The fact that only the software development industry seems to do this is
painted as a negative thing in the article. Why is that? I ask because this is
a fact I think we should be proud of. I personally enjoy what I do so much,
that I happily spend time out of my week, teaching it to others for free. I
don't do this because I think all the people I teach will go on to become
successful software engineers, but rather because I want to widen the net, and
expose more people to what we do, because for some of them (maybe even just
one of them) this might be their "true calling".

I got into programming originally from watching a cousin of mine editing the
themes of his Wordpress blog.

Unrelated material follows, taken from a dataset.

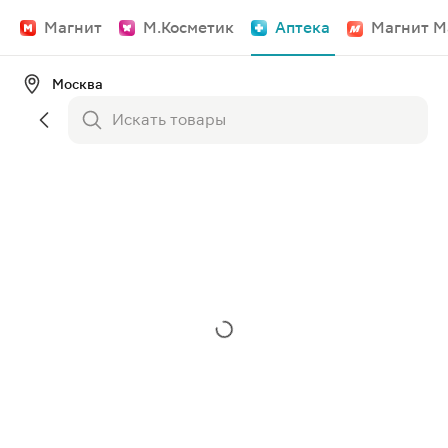
Магнит
М.Косметик
Аптека
Магнит М
Москва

He went on to study English Literature and
Psychology; To him, coding was just this tool that allowed him to publish his
views, but to my 9 year old self, watching him, it really struck a chord and I
was hooked. Now, there is not a thing in the world I could imagine myself
doing rather than writing code and loving every minute of it (And no amount of
"social status" is going to turn me to a life of law, medicine or
architecture). What an opportunity I would have lost if I had not seen my
cousin working on his blog... Every week-long learn to code course, and every
"hour of code" initiative works towards bringing such opportunities to the
wider public.

Finally, on the role of Computer Science degrees: I am currently in my final
year of a Masters in CS, which I have also enjoyed studying immensely. I would
not say that it has contributed directly to my skills as a software engineer,
but the things I have learnt have changed the ways in which I approach
problems. Very few people write structural induction proofs, loop invariants
or abstract specifications to prove the correctness of their programs, but I
have found them to be great ways to think about how to write better code.
These skills, however, are complementary to those that make a good software
engineer, not a substitute. There's no way to prove yourself out of a rat's
nest of class hierarchies and control structures.